I would like to give a lightning demo on some updates I've added to the GuestConfiguration commandlets to support set scenario.

gaelcolas commented 3 years ago

And I'd like to follow after Michelle to quickly show some Linux DSC resources and module I'm working on. What @xmichelleyang and I will share is early pre-release stuff, but we'd like to share and get it on people's radar, so that we can get some feedback and keep iterating on it.

JustinGrote commented 3 years ago

@SydneyhSmith it may be worth notifying and locking down which lightning demos the team wants to schedule for the call by the end of today so that people know they should be prepared, maybe specify 1 or 2 alternates if there are no-shows.

SydneyhSmith commented 3 years ago

Thanks @JustinGrote when we get to the community demos we will do @xmichelleyang , then @gaelcolas and then you if time permits/you are still interested in demoing

potatoqualitee commented 3 years ago

Community question: Can we get some in-depth reassurance about PowerShell's importance to Microsoft? It seems that Python is very important to Microsoft, and I know a few of us are questioning our own career investments in PowerShell. Will more resources be given to the PowerShell team and if not, is there anything we can do as a community to encourage Microsoft to reinvest in PowerShell? Perhaps help bring more visibility of PowerShell to the Linux community?

michaeltlombardi commented 3 years ago

(question xposted from teams chat)

Circling back to the community again a bit:

The community appears to feel like there has been a gap between what was promised and what was delivered re: open sourcing and contributions from the community.
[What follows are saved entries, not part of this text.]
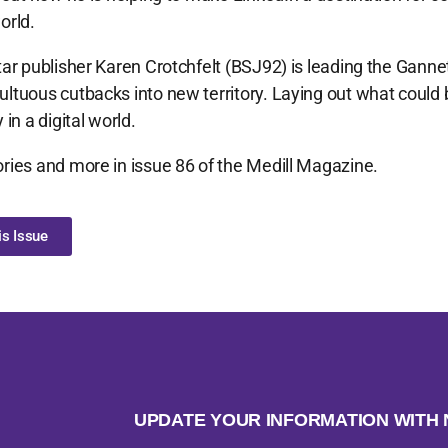
orld.
tar publisher Karen Crotchfelt (BSJ92) is leading the Gann
ltuous cutbacks into new territory. Laying out what could 
 in a digital world.
ries and more in issue 86 of the Medill Magazine.
s Issue
UPDATE YOUR INFORMATION WIT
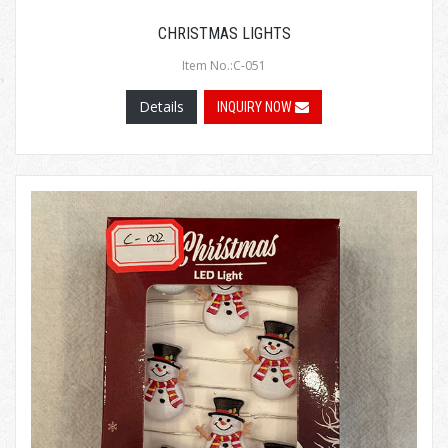
CHRISTMAS LIGHTS
Item No.:C-051
Details
INQUIRY NOW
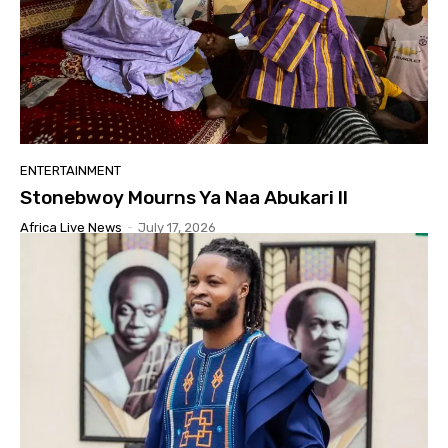
ENTERTAINMENT
Stonebwoy Mourns Ya Naa Abukari II
Africa Live News
-
July 17, 2026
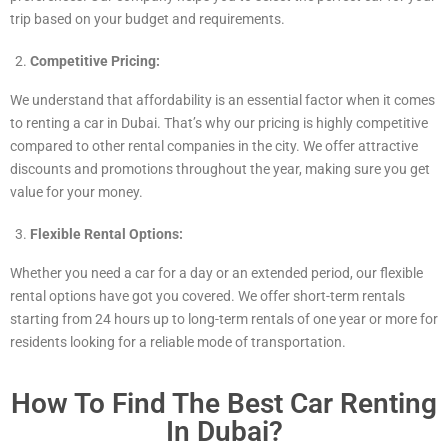
trip based on your budget and requirements.
Competitive Pricing:
We understand that affordability is an essential factor when it comes
to renting a car in Dubai. That’s why our pricing is highly competitive
compared to other rental companies in the city. We offer attractive
discounts and promotions throughout the year, making sure you get
value for your money.
Flexible Rental Options:
Whether you need a car for a day or an extended period, our flexible
rental options have got you covered. We offer short-term rentals
starting from 24 hours up to long-term rentals of one year or more for
residents looking for a reliable mode of transportation.
How To Find The Best Car Renting
In Dubai?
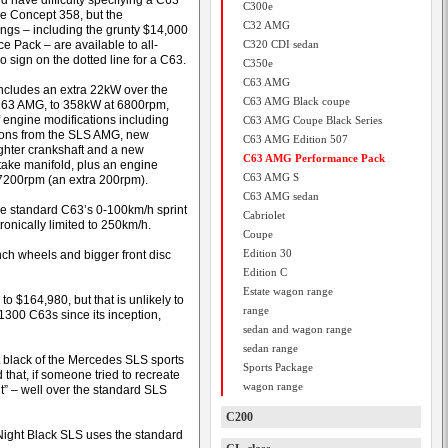
d have difficulty specifying a C63
C300e
he Concept 358, but the
C32 AMG
ngs – including the grunty $14,000
e Pack – are available to all-
C320 CDI sedan
 sign on the dotted line for a C63.
C350e
C63 AMG
ncludes an extra 22kW over the
C63 AMG Black coupe
C63 AMG, to 358kW at 6800rpm,
f engine modifications including
C63 AMG Coupe Black Series
tons from the SLS AMG, new
C63 AMG Edition 507
ighter crankshaft and a new
C63 AMG Performance Pack
ntake manifold, plus an engine
C63 AMG S
 7200rpm (an extra 200rpm).
C63 AMG sedan
the standard C63’s 0-100km/h sprint
Cabriolet
tronically limited to 250km/h.
Coupe
Edition 30
ch wheels and bigger front disc
Edition C
Estate wagon range
o $164,980, but that is unlikely to
range
300 C63s since its inception,
sedan and wagon range
sedan range
t black of the Mercedes SLS sports
Sports Package
 that, if someone tried to recreate
wagon range
 it” – well over the standard SLS
C200
ight Black SLS uses the standard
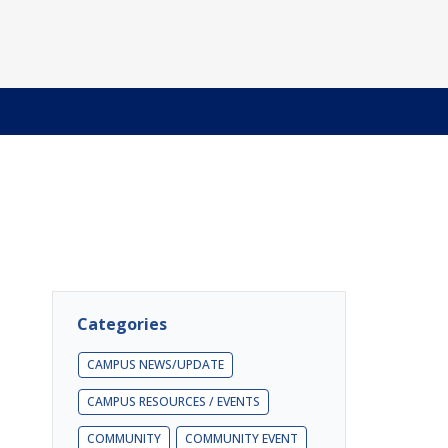
Categories
CAMPUS NEWS/UPDATE
CAMPUS RESOURCES / EVENTS
COMMUNITY
COMMUNITY EVENT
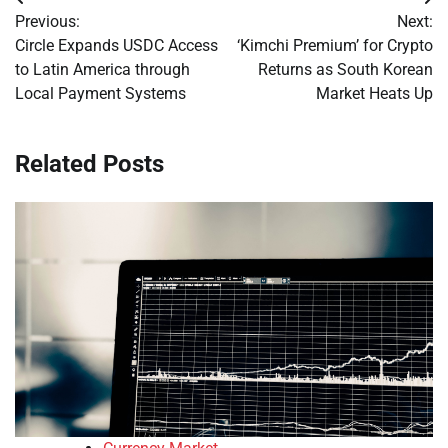
Post
Previous:
Next:
navigation
Circle Expands USDC Access
‘Kimchi Premium’ for Crypto
to Latin America through
Returns as South Korean
Local Payment Systems
Market Heats Up
Related Posts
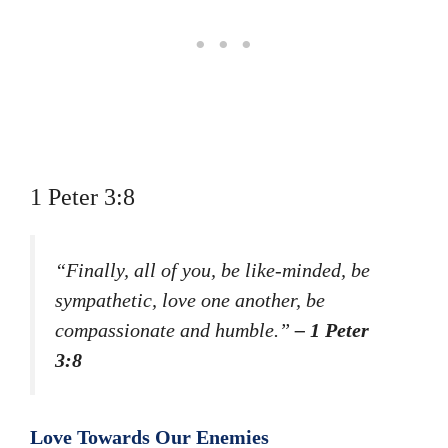
1 Peter 3:8
“Finally, all of you, be like-minded, be
sympathetic, love one another, be
compassionate and humble.”
– 1 Peter
3:8
Love Towards Our Enemies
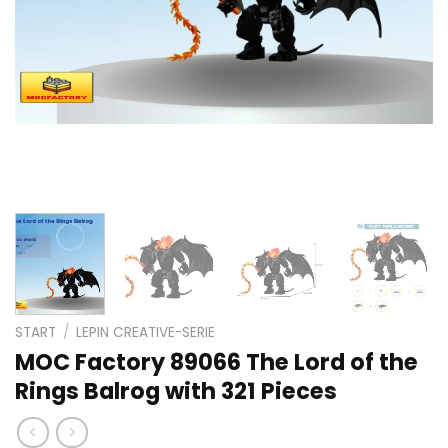
START
/
LEPIN CREATIVE-SERIE
MOC Factory 89066 The Lord of the
Rings Balrog with 321 Pieces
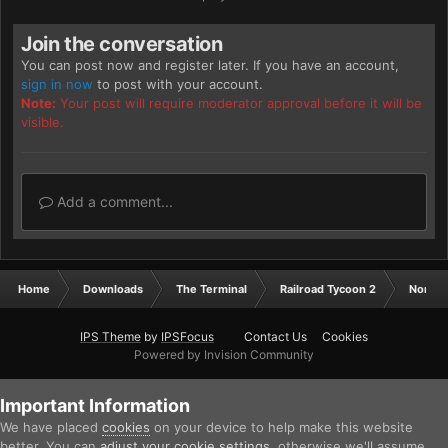
Join the conversation
You can post now and register later. If you have an account,
sign in now
to post with your account.
Note:
Your post will require moderator approval before it will be
visible.
Add a comment...
Home
Downloads
The Terminal
Railroad Tycoon 2
North 
IPS Theme
by
IPSFocus
Contact Us
Cookies
Powered by Invision Community
Important Information
We have placed
cookies
on your device to help make this website
better. You can
adjust your cookie settings
, otherwise we'll assume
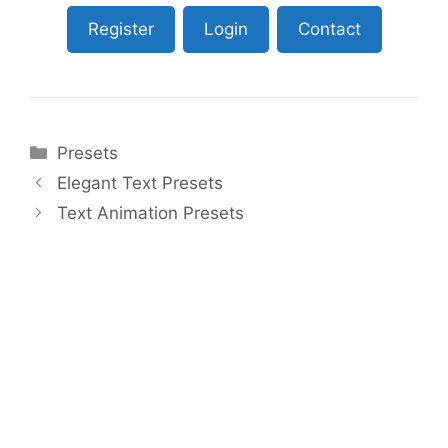
Register
Login
Contact
Categories
Presets
Elegant Text Presets
Text Animation Presets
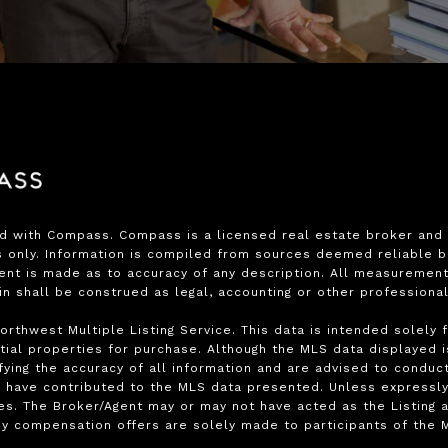
ed with Compass. Compass is a licensed real estate broker and a
only. Information is compiled from sources deemed reliable but 
ment is made as to accuracy of any description. All measurement
ein shall be construed as legal, accounting or other professiona
rthwest Multiple Listing Service. This data is intended solely 
ial properties for purchase. Although the MLS data displayed is 
ying the accuracy of all information and are advised to conduct
 have contributed to the MLS data presented. Unless expressly s
s. The Broker/Agent may or may not have acted as the Listing a
y compensation offers are solely made to participants of the ML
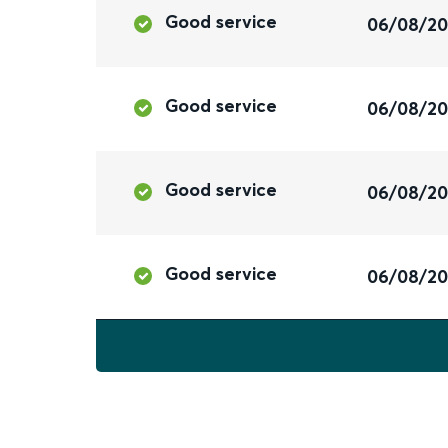
Good service
06/08/2
Good service
06/08/2
Good service
06/08/2
Good service
06/08/2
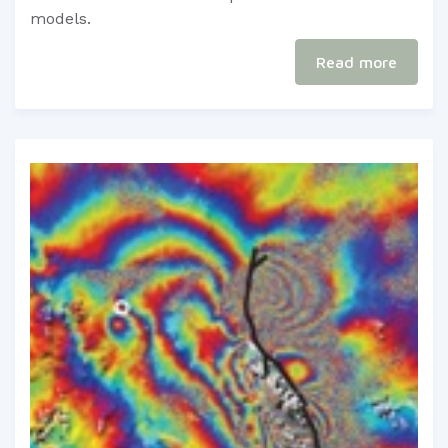
models.​​
Read more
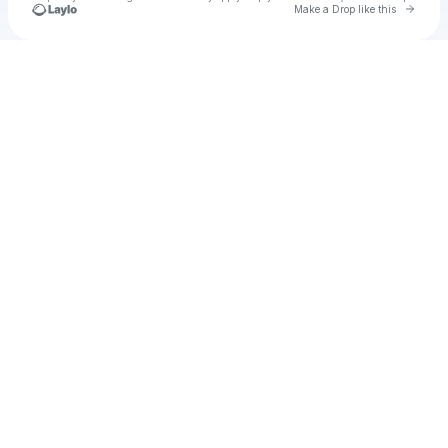
Go to 
Make a Drop like this
Check your texts
BIG-C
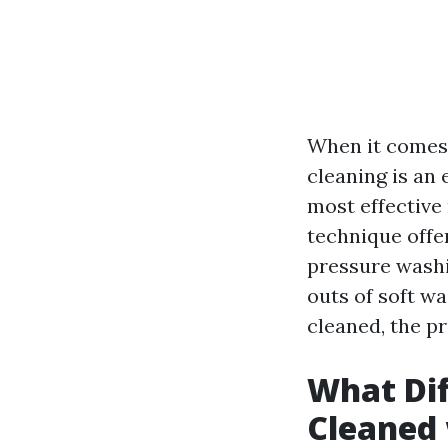
When it comes 
cleaning is an 
most effective
technique offer
pressure washi
outs of soft wa
cleaned, the p
What Dif
Cleaned 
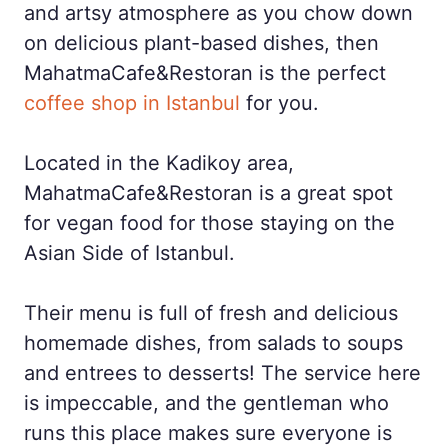
and artsy atmosphere as you chow down
on delicious plant-based dishes, then
MahatmaCafe&Restoran is the perfect
coffee shop in Istanbul
for you.
Located in the Kadikoy area,
MahatmaCafe&Restoran is a great spot
for vegan food for those staying on the
Asian Side of Istanbul.
Their menu is full of fresh and delicious
homemade dishes, from salads to soups
and entrees to desserts! The service here
is impeccable, and the gentleman who
runs this place makes sure everyone is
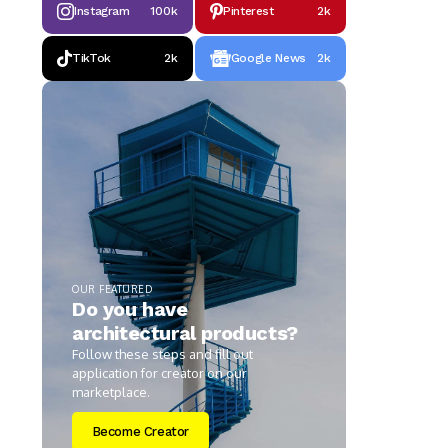
Instagram
100k
Pinterest
2k
TikTok
2k
Google News
2k
OUR FEATURED
Do you have
architectural products?
Follow these steps and fill out
application for creator on our
marketplace.
Become Creator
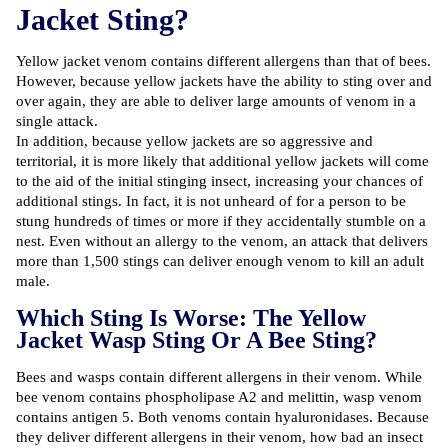
Jacket Sting?
Yellow jacket venom contains different allergens than that of bees.
However, because yellow jackets have the ability to sting over and
over again, they are able to deliver large amounts of venom in a
single attack.
In addition, because yellow jackets are so aggressive and
territorial, it is more likely that additional yellow jackets will come
to the aid of the initial stinging insect, increasing your chances of
additional stings. In fact, it is not unheard of for a person to be
stung hundreds of times or more if they accidentally stumble on a
nest. Even without an allergy to the venom, an attack that delivers
more than
1,500
stings can deliver enough venom to kill an adult
male.
Which Sting Is Worse: The Yellow
Jacket Wasp Sting Or A Bee Sting?
Bees and wasps contain different allergens in their venom. While
bee venom contains phospholipase A2 and melittin, wasp venom
contains antigen 5. Both venoms contain hyaluronidases. Because
they deliver different allergens in their venom, how bad an insect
Can you speak to the circumstances that led to that expectation gap and what we can do to monitor the changes being made with working groups to ensure it doesn't continue to happen?

How are you measuring success for this endeavor? What roadblocks do you anticipate? What can we do to help?

For folks who love this language and community, it's probably the most important piece of this conversation.

techthoughts2 commented 3 years ago

One of the other things that came up on the recent community discussions on Twitter etc was along the theme of PowerShell getting a more dedicated developer advocate role. Any thoughts / comments on that at this time?

michaeltlombardi commented 3 years ago

(question xposted from teams chat)

A follow up question for accountability/process based on conversations with folks who have contributed several patches or features:

It often seems like it's easier to get your first PR reviewed and merged than your fifth; that the barriers (real or perceived) to contribution goes up as community members get more capable and comfortable submitting code to the project.

Is there a reason for this? Do you have any ideas as to how this perception formed and what we can do to reverse it?

iSazonov commented 3 years ago

@joeyaiello You were talking about quality, which is pretty great in the last couple of years. You are in a dangerous area.

  1. Code coverage check doesn't work and the index is stuck at 60% In reality the situation is worse since a lot of code is not covered by any tests at all, moreover there are quite a few scenarios not covered by tests.
  2. CIs occasionally fail (false pass tests) from time to time.
  3. Moreover release process catches failing tests even though CIs pass them.

Can we talk about quality in this situation? I'm not talking about the low quality of our work, I'm talking about the quality assurance process. I don't think it is possible to move forward until this process works so well that we can trust it.

JustinGrote commented 3 years ago

@iSazonov probably best to bump this to the latest issue post.